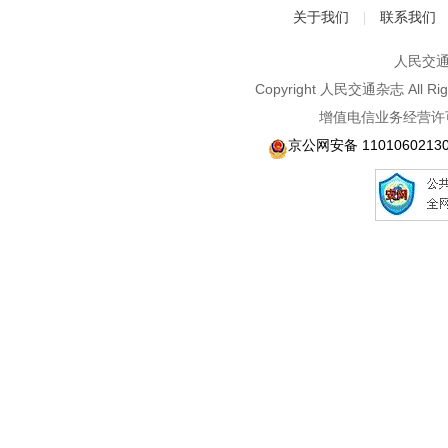
关于我们
联系我们
|
人民交通2
Copyright 人民交通杂志 A
增值电信业务经营许可
京公网安备 1101060213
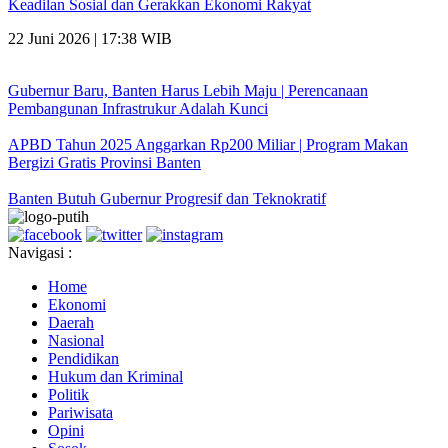
Keadilan Sosial dan Gerakkan Ekonomi Rakyat
22 Juni 2026 | 17:38 WIB
Gubernur Baru, Banten Harus Lebih Maju | Perencanaan
Pembangunan Infrastrukur Adalah Kunci
APBD Tahun 2025 Anggarkan Rp200 Miliar | Program Makan
Bergizi Gratis Provinsi Banten
Banten Butuh Gubernur Progresif dan Teknokratif
Navigasi :
Home
Ekonomi
Daerah
Nasional
Pendidikan
Hukum dan Kriminal
Politik
Pariwisata
Opini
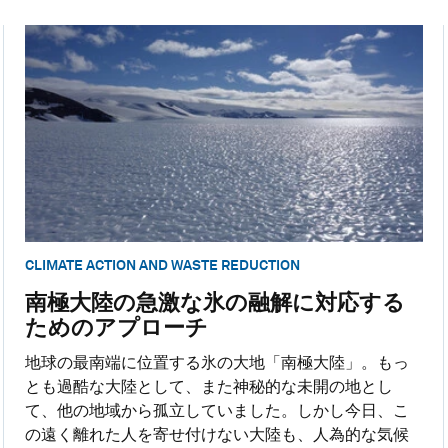
CLIMATE ACTION AND WASTE REDUCTION
南極大陸の急激な氷の融解に対応する
ためのアプローチ
地球の最南端に位置する氷の大地「南極大陸」。もっ
とも過酷な大陸として、また神秘的な未開の地とし
て、他の地域から孤立していました。しかし今日、こ
の遠く離れた人を寄せ付けない大陸も、人為的な気候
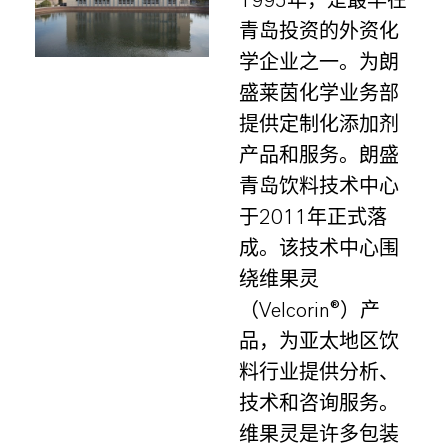
1995年，是最早在
青岛投资的外资化
学企业之一。为朗
盛莱茵化学业务部
提供定制化添加剂
产品和服务。朗盛
青岛饮料技术中心
于2011年正式落
成。该技术中心围
绕维果灵
（Velcorin®）产
品，为亚太地区饮
料行业提供分析、
技术和咨询服务。
维果灵是许多包装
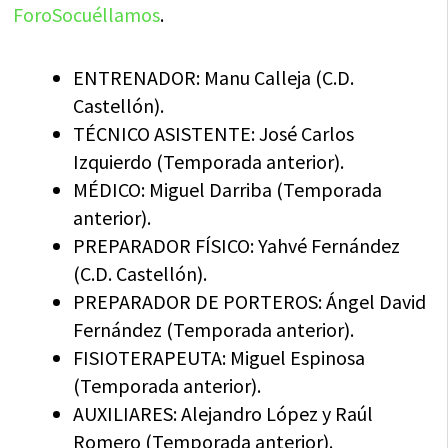
ForoSocuéllamos
.
ENTRENADOR: Manu Calleja (C.D.
Castellón).
TÉCNICO ASISTENTE: José Carlos
Izquierdo (Temporada anterior).
MÉDICO: Miguel Darriba (Temporada
anterior).
PREPARADOR FÍSICO: Yahvé Fernández
(C.D. Castellón).
PREPARADOR DE PORTEROS: Ángel David
Fernández (Temporada anterior).
FISIOTERAPEUTA: Miguel Espinosa
(Temporada anterior).
AUXILIARES: Alejandro López y Raúl
Romero (Temporada anterior).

## Work instruction:
In the entries above, find the line with "PREPARADOR FÍSICO: Yahvé Fernández", then retype it and every line after it exactly.

## Output below:
PREPARADOR FÍSICO: Yahvé Fernández
(C.D. Castellón).
PREPARADOR DE PORTEROS: Ángel David
Fernández (Temporada anterior).
FISIOTERAPEUTA: Miguel Espinosa
(Temporada anterior).
AUXILIARES: Alejandro López y Raúl
Romero (Temporada anterior).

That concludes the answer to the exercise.